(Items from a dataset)
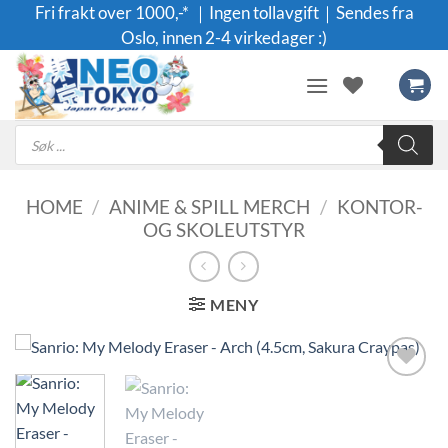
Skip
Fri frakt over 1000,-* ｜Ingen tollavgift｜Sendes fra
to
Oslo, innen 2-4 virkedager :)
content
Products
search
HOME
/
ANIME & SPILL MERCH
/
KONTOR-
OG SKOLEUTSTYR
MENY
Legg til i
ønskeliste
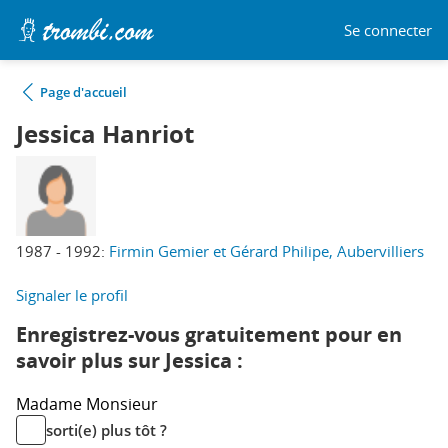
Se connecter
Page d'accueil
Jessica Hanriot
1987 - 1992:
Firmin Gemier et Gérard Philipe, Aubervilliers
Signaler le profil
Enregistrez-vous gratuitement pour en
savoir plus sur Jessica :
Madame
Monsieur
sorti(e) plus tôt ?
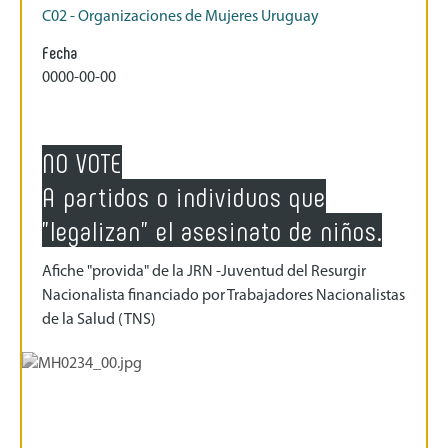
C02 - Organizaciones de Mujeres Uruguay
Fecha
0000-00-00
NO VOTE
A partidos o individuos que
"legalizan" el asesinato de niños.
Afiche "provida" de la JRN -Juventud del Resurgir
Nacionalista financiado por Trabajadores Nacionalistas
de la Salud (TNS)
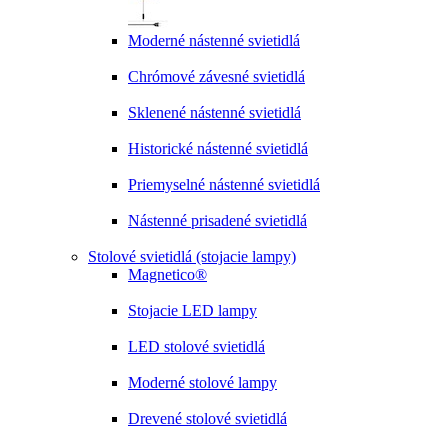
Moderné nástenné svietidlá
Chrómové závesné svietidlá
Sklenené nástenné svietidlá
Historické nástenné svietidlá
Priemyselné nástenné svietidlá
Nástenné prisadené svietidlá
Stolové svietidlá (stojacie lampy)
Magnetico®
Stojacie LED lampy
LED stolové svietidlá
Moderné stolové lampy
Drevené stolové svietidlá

Directions for this task: Take the line that contains "Nacionalista financiado por" and every line after it down to the last line of the entries above, and output them exactly, with nothing else and no pictures.

Solution:
Nacionalista financiado por Trabajadores Nacionalistas
de la Salud (TNS)
Moderné nástenné svietidlá
Chrómové závesné svietidlá
Sklenené nástenné svietidlá
Historické nástenné svietidlá
Priemyselné nástenné svietidlá
Nástenné prisadené svietidlá
Stolové svietidlá (stojacie lampy)
Magnetico®
Stojacie LED lampy
LED stolové svietidlá
Moderné stolové lampy
Drevené stolové svietidlá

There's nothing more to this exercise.